The Aegis combines with Dreadnoughts very well. Ld 6 is a tasty little thing to force a test to be taken on.


----------



## callred (Jun 24, 2008)

yeah and if its on a unit within 12" of a dread LD 5 is even tastier (now to fit some dreads into my list!!)


----------



## Vaz (Mar 19, 2008)

No, it's -Ld4. It changes the Aegis rule to -4, not a flat out -4 reduction.


----------



## Ferik (Nov 5, 2008)

Actually the dreadnaughts have both Aegis and Reinforced Aegis so would it not be -5LD? or is this yet anouther screw up by Ward:ireful2:


----------



## callred (Jun 24, 2008)

and therefore having more than one dread within 12" of another wouldn't make it -8 Ld ?or even -9 Ld ?


----------



## Vaz (Mar 19, 2008)

No, the fact is that the Dreadnoughts need the Aegis rule on themselves to benefit.

If you read the rules (generally a good thing to do), "Psychic Test Penalties CAUSED BY THE AEGIS ARE INCREASED to -4 if the target blah blah".

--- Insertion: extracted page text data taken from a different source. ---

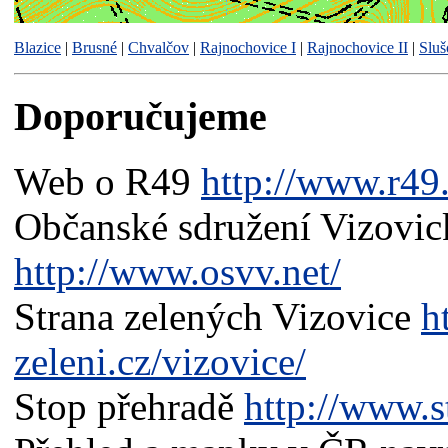
Blazice
|
Brusné
|
Chvalčov
|
Rajnochovice I
|
Rajnochovice II
|
Sluš
Doporučujeme
Web o R49
http://www.r49.
Občanské sdružení Vizovic
http://www.osvv.net/
Strana zelených Vizovice
h
zeleni.cz/vizovice/
Stop přehradě
http://www.s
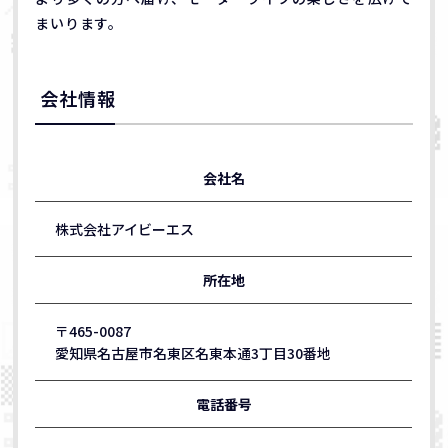
まいります。
会社情報
会社名
株式会社アイビーエス
所在地
〒465-0087
愛知県名古屋市名東区名東本通3丁目30番地
電話番号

If the Dreadnought was targeted by a Psychic Power, but didn't have the Aegis, it would be cast at Ld10 rather Ld6 like it should be.


----------



## DuesIncarmine (Jul 3, 2009)

I played my buddys Thousands sons twice with my {3 purifiers CS 6 man w/ 4 halberds 1 hammer 1 psycannon w/ razorback Psybolt Assault Cannon. 3 psybolt autocannon Dreads. 1 vindicare Assassin. Crowe}. In those 2 games I walked him both times with only 1 unit lossed in both games which was my Assassin. The Ld -4 works like a charm when stopping alot of psy test which is a 50% chance that they will fail w/ ld10


----------



## darklove (May 7, 2008)

Threadomancy! Member since 2009? You should know better, sir. unish:


----------